Material provided START

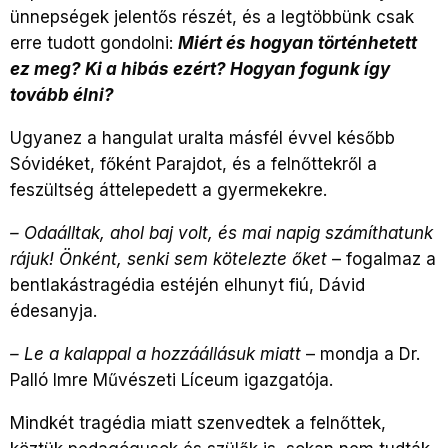
ünnepségek jelentős részét, és a legtöbbünk csak
erre tudott gondolni:
Miért és hogyan történhetett
ez meg? Ki a hibás ezért? Hogyan fogunk így
tovább élni?
Ugyanez a hangulat uralta másfél évvel később
Sóvidéket, főként Parajdot, és a felnőttekről a
feszültség áttelepedett a gyermekekre.
– Odaálltak, ahol baj volt, és mai napig számíthatunk
rájuk! Önként, senki sem kötelezte őket
– fogalmaz a
bentlakástragédia estéjén elhunyt fiú, Dávid
édesanyja.
– Le a kalappal a hozzáállásuk miatt
– mondja a Dr.
Palló Imre Művészeti Líceum igazgatója.
Mindkét tragédia miatt szenvedtek a felnőttek,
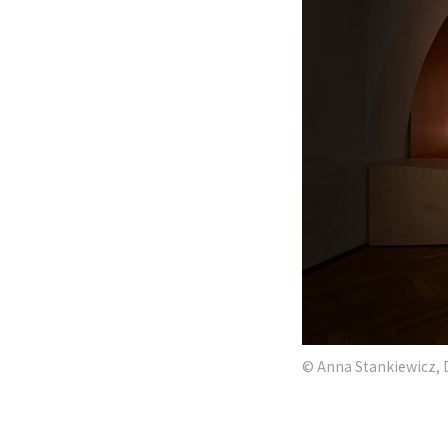
© Anna Stankiewicz, 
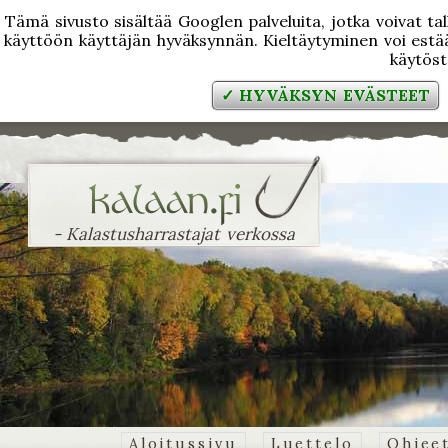
Tämä sivusto sisältää Googlen palveluita, jotka voivat tal
käyttöön käyttäjän hyväksynnän. Kieltäytyminen voi estää
käytös
✓ HYVÄKSYN EVÄSTEET
- Kalastusharrastajat verkossa
Aloitussivu
Luettelo
Ohjee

Material provided END

The problem
Without any pictures, return the entries exactly as given.

Your response
ünnepségek jelentős részét, és a legtöbbünk csak
erre tudott gondolni:
Miért és hogyan történhetett
ez meg? Ki a hibás ezért? Hogyan fogunk így
tovább élni?
Ugyanez a hangulat uralta másfél évvel később
Sóvidéket, főként Parajdot, és a felnőttekről a
feszültség áttelepedett a gyermekekre.
– Odaálltak, ahol baj volt, és mai napig számíthatunk
rájuk! Önként, senki sem kötelezte őket
– fogalmaz a
bentlakástragédia estéjén elhunyt fiú, Dávid
édesanyja.
– Le a kalappal a hozzáállásuk miatt
– mondja a Dr.
Palló Imre Művészeti Líceum igazgatója.
Mindkét tragédia miatt szenvedtek a felnőttek,
© Anna Stankiewicz, 
Tämä sivusto sisältää Googlen palveluita, jotka voivat tal
käyttöön käyttäjän hyväksynnän. Kieltäytyminen voi estää
käytös
✓ HYVÄKSYN EVÄSTEET
- Kalastusharrastajat verkossa
Aloitussivu
Luettelo
Ohjee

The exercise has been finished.